A recent study by The Forex Complex has revealed the countries advancing de-dollarization based on three indicators: estimated U.S. dollar share of foreign reserves, gold’s share of foreign reserves, and active alternative currency trade agreements. Alternative trade use was recorded as a binary variable. Finally, de-dollarization scores were calculated for each country, ranking them in descending order.
France leading the way out of the USD
France ranks first with a de-dollarization score of 69.66. It leads with 72.2% of its foreign reserves held in gold, much more than any other country. It also actively uses alternative currencies in trade. Compared to other countries, France’s strong gold reserves and trade moves make its shift away from the dollar the most complete.

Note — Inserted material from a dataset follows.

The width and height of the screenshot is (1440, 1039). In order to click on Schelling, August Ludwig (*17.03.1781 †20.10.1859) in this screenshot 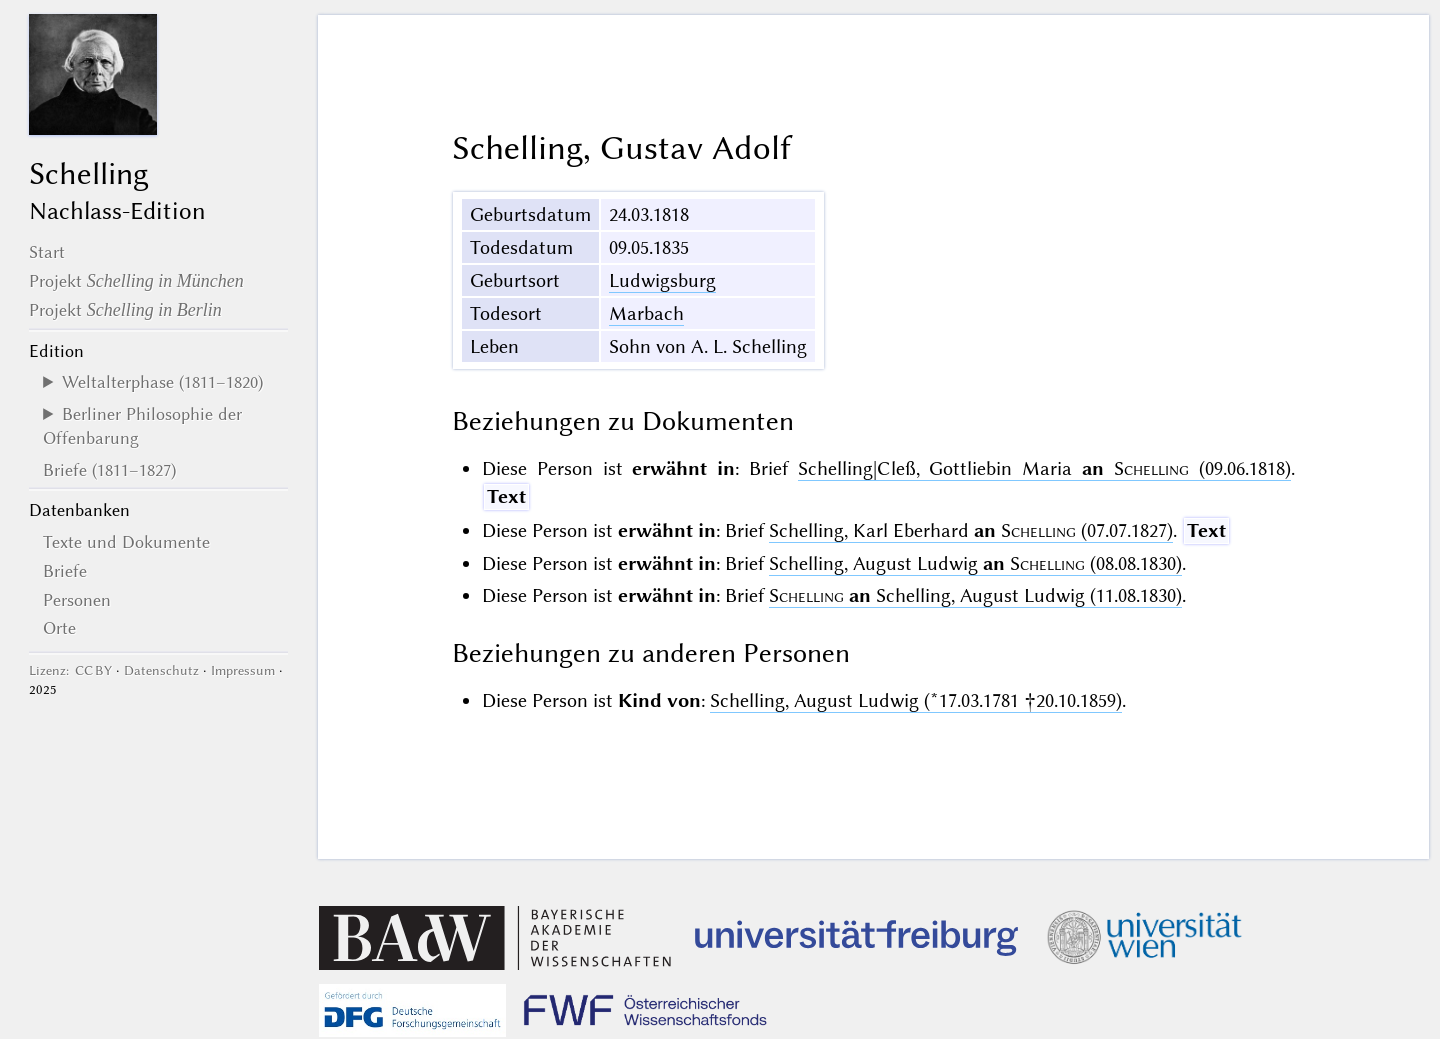 , I will do `click(916, 700)`.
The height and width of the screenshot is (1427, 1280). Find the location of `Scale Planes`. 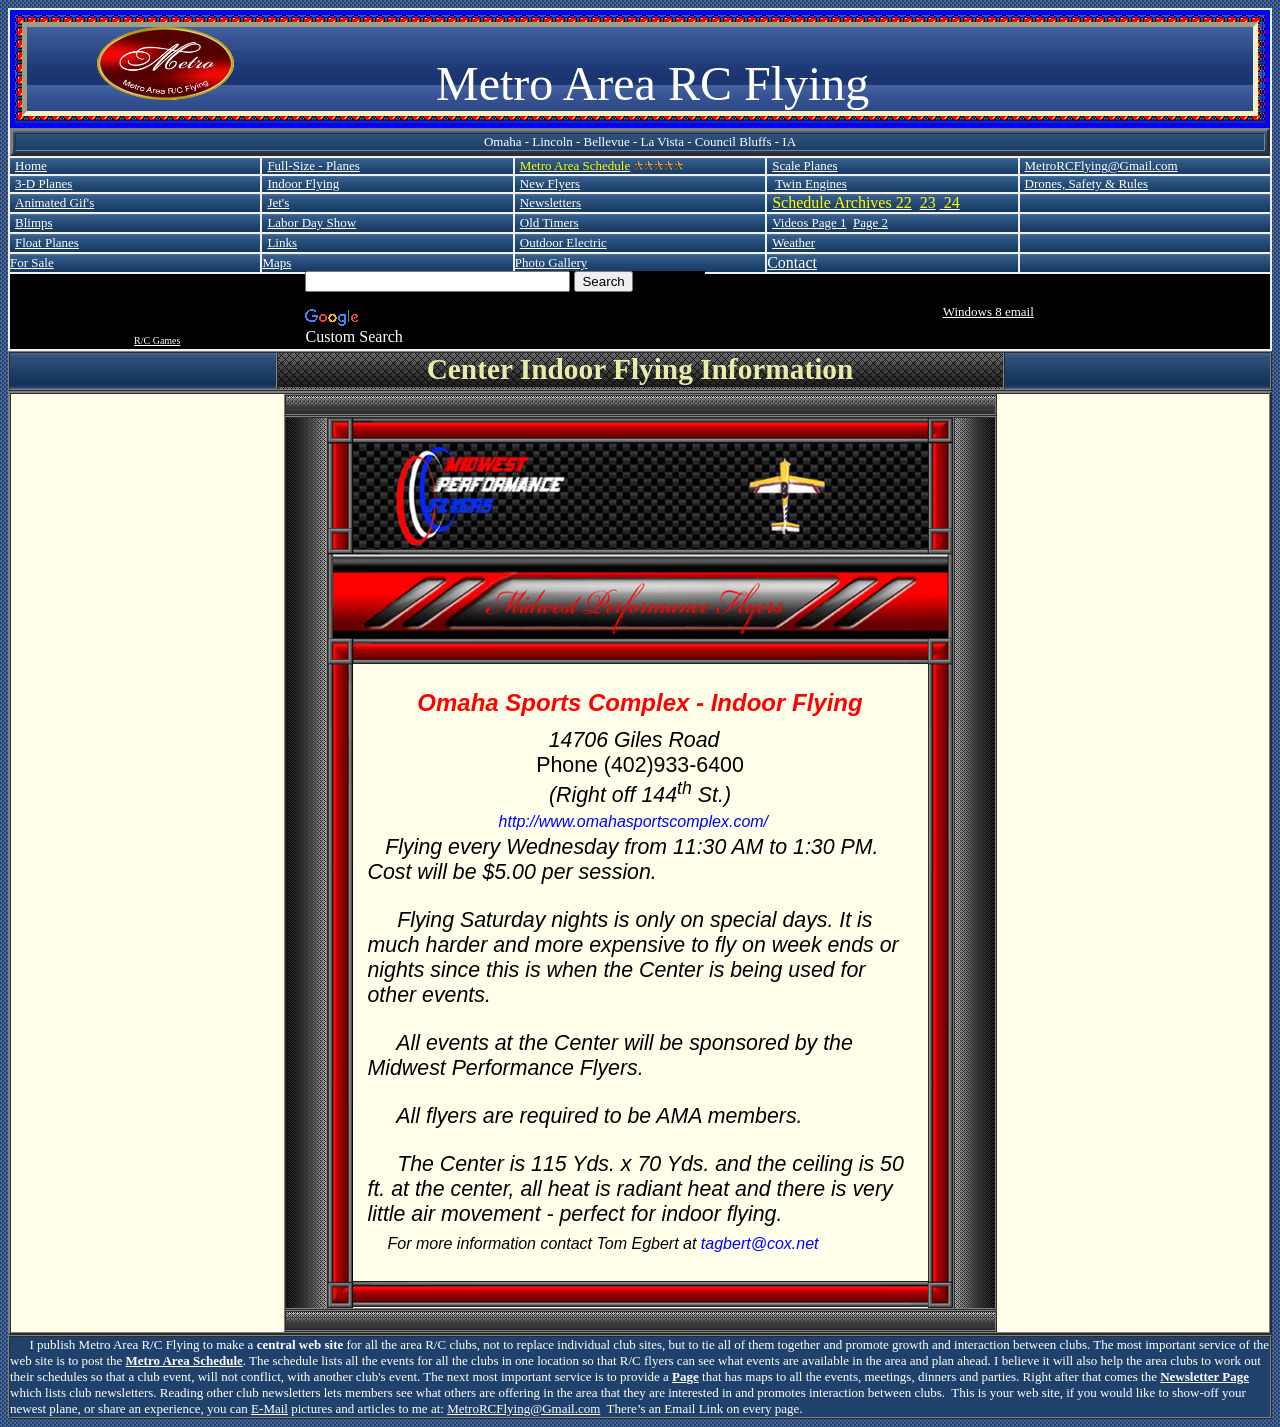 Scale Planes is located at coordinates (804, 165).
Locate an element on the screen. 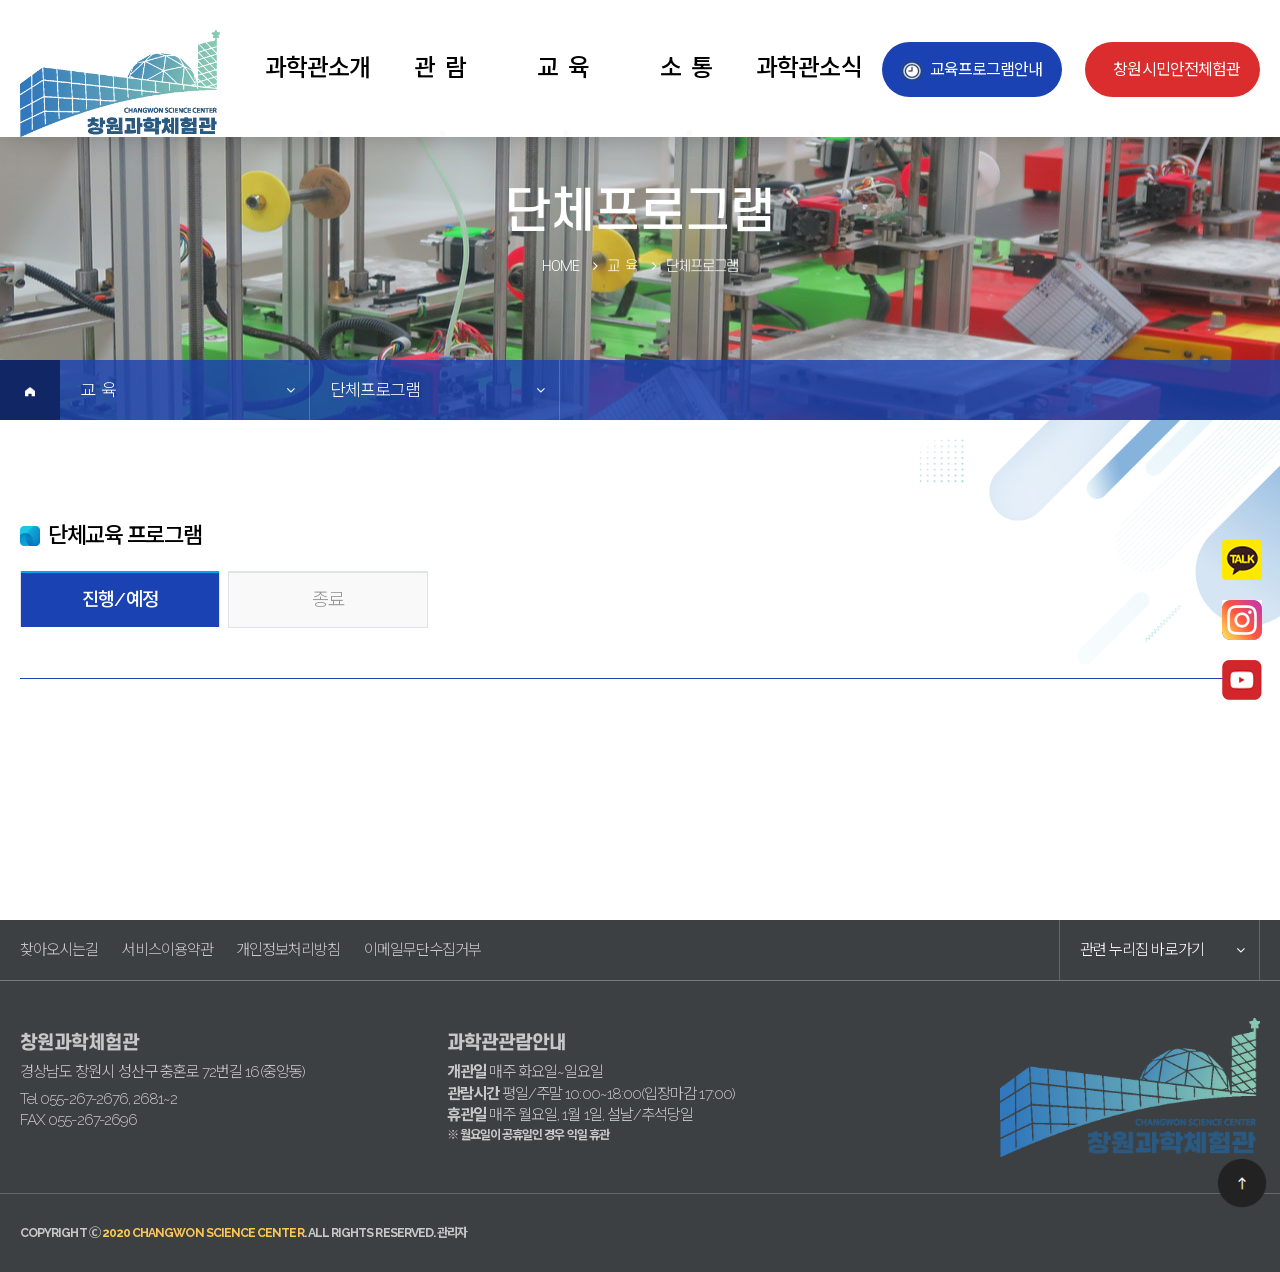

Argentina follows in second with a de-dollarization score of 53.25. It holds 61.7 metric tons of gold, far less than France, and its gold share is only 17.5%. Its U.S. dollar reserves are much higher, around $22.8 billion. Like France, Argentina uses alternative currencies in trade, but it leans more on changing trade deals than building up gold reserves.
“What we’re witnessing is not an abrupt abandonment of the dollar, but a strategic realignment of reserves and trade practices toward greater balance,” said a source at The Forex Complex. “Gold’s growing share in reserves and the rise of local currency trade deals are early signs of a broader recalibration of international finance structures. Countries are prioritising resilience over dependence, signalling a long-term shift that is gaining momentum even if it remains understated in global headlines.”
The study aimed to identify countries leading in de-dollarization by measuring shifts in foreign currency reserve composition, trade currency usage and diversification strategies. To do so, The Forex Complex developed a composite scoring system using publicly accessible and verifiable economic indicators. The model was designed to highlight structural rather than rhetorical moves away from the U.S. Dollar.
Singapore using alternative currencies for trade
Also in the top five are Singapore, Brazil and Indonesia. Singapore is the third country rethinking dollar dependence, scoring 48.24. Singapore’s 4.8% gold share is lower than Argentina’s, but like Argentina, it actively uses alternative currencies. Its U.S. dollar reserves are at about $379 billion, much higher than both France and Argentina. showing that its efforts focus more on trade than on reshaping reserve holdings.
Brazil follows closely in fourth with a score of 47.79%. It holds 129.6 metric tons of gold, with a gold share of just 3.3%. Its U.S. dollar reserves are about $336 billion, close to Singapore’s level. Brazil also focuses on trade changes, actively using alternative currencies, but with even smaller gold backing compared to Singapore.
The Forex Complex said that the primary indicator in the scoring model is the estimated share of a country’s foreign exchange reserves held in U.S. Dollars. While the International Monetary Fund’s COFER database does not provide country-level figures, The Forex Complex used regional data and adjusted estimates based on known trade relationships, politcal alignments and publicly disclosed changes in reserve management. The variable is weighted at 40% due to its central relevance to de-dollarization.